Genre: Action-Adventure/Spy
Thriller
Description:
A petite twenty-something tomboy with an unconventional upbringing and
a yearning for adventure, Alexis Stanton is bored with her life. So she quits
her job and starts the search for something more exciting. A strange and
ambiguous help wanted ad might be the answer. Then again, it might be more than
she bargained for.
Author:
Author J.C. Phelps has written three books in The Alex Stanton
Chronicles (Color Me Grey is the
first). She lives and writes in South Dakota. For more visit her blog.
Appraisal:
I started reading Color Me Grey
late one night as I was supposed to be falling asleep. This was a mistake. I
liked the character of Alexis immediately. Despite her unconventional and
privileged upbringing (which could easily have had the opposite effect) she had
an attitude and style I loved. She has a passion to experience life that most
of us lack. She is always thirsting for knowledge, a quality very few people
have. One thing that really stuck with me, since it hit close to home, was when
Alexis said:
Reading
is a habit of mine, not a hobby, but a habit. It seems I just can’t get enough.
I will read anything.
Perhaps some of you can relate. I know I did.
The characters, including Alexis, are “larger than life.” Their
adventures are beyond what you’d expect from real life, yet aren’t as
over-the-top as you might find in a James Bond type novel.
If this sort of adventure-thriller is your sort of read, Color Me Grey might be the perfect read,
although Alexis is a different kind of hero than you might have experienced
before.
The only caution I have is Phelps writing style, at least in this
book, is very narrative driven. One friend described it as
stream-of-consciousness, although I’m not sure that description is quite right.
But if you’re looking for lots of dialog, you won’t find it, if for no other
reason than many of the characters tend to be close-lipped, letting their
actions talk for them. If you’re not sure, read the sample. If your reaction is
anything like mine, that will be more than enough to hook you. Just don’t start
reading if you should be sleeping, or risk paying the consequences the next
morning as I did.
Format/Typo
Issues:
A small number of typos that should not affect your reading enjoyment.
Rating:
***** Five Stars
Reviewed
by: BigAl
Approximate
word count: 75-80,000 words
2 comments:
Happy New Year, Al et al (!)
I see many reviews on the UK Amazon site for this book now. It has obviously piqued the interest of a lot of readers over here. When did you first review it, Al?

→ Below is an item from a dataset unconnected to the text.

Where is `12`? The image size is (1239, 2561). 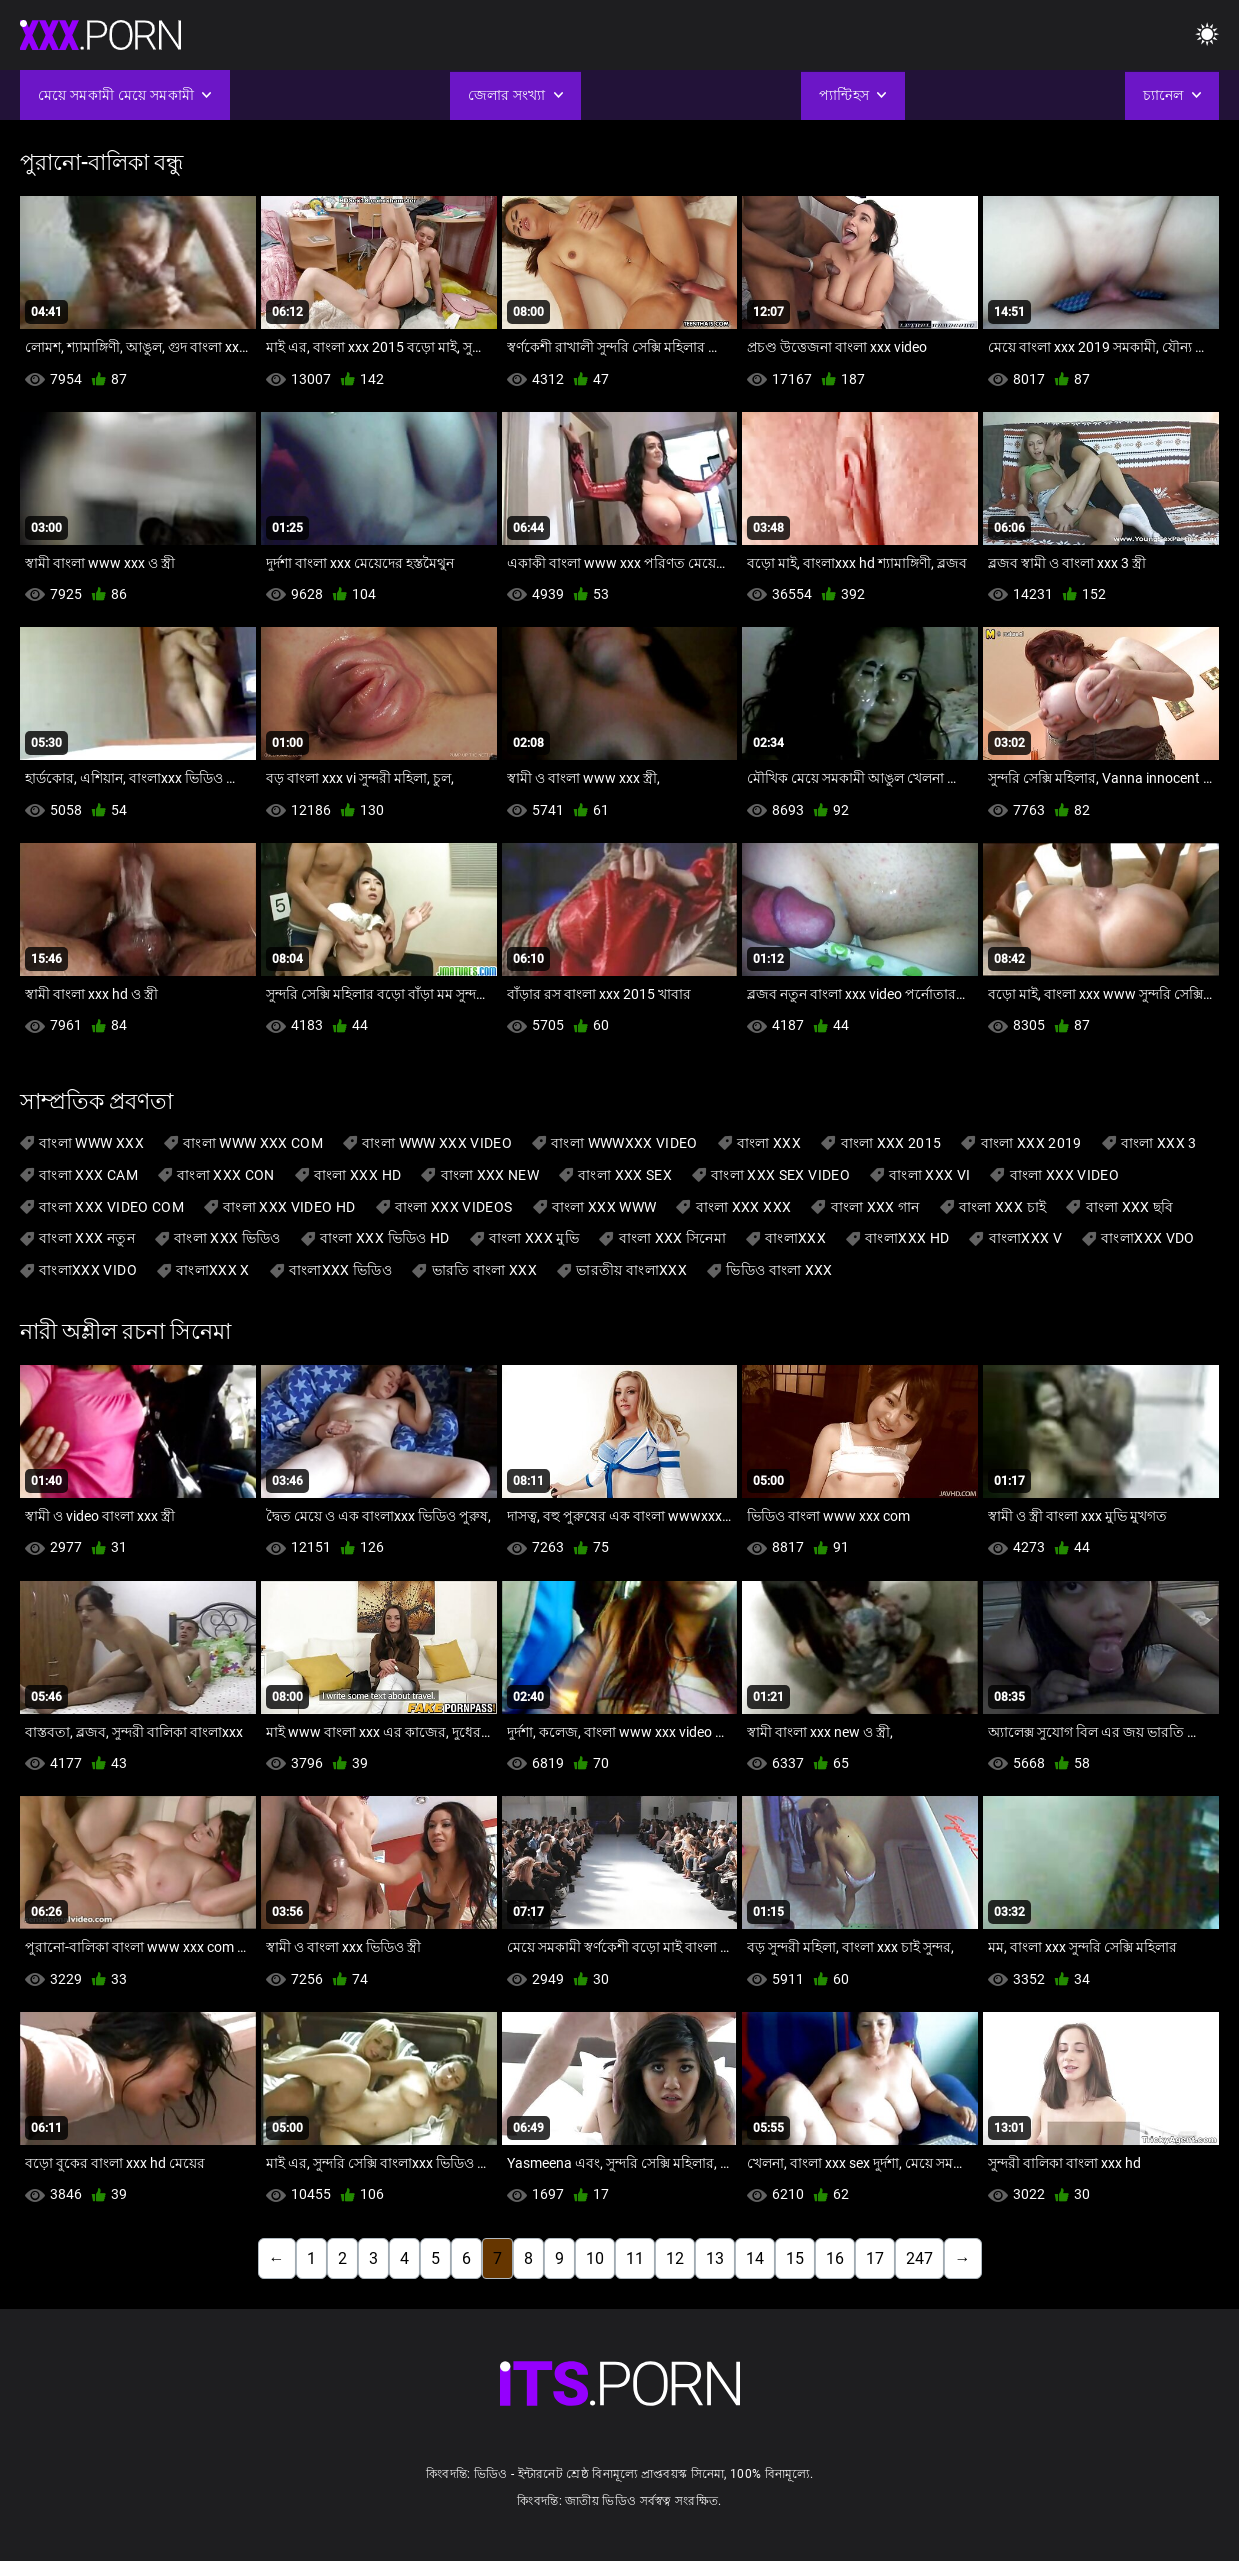
12 is located at coordinates (675, 2258).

F Y I: not sure how it's sitting on Amazon US, but in the UK it is free to download, which means you can't, actually, have a sample. (Boo!)
Do fellow Brits know that you can now give Kindle books as gifts? Finally, we have caught up with AmazonUS in this respect. Hopefully the rest of the things we can't do on Kindle which they can will come to us over the next year or so too. It's about time!
It looks like we originally ran this review in March of 2011, Judi. That would have been in the first two months of Books and Pals existence. (We started the last week of January, 2011.)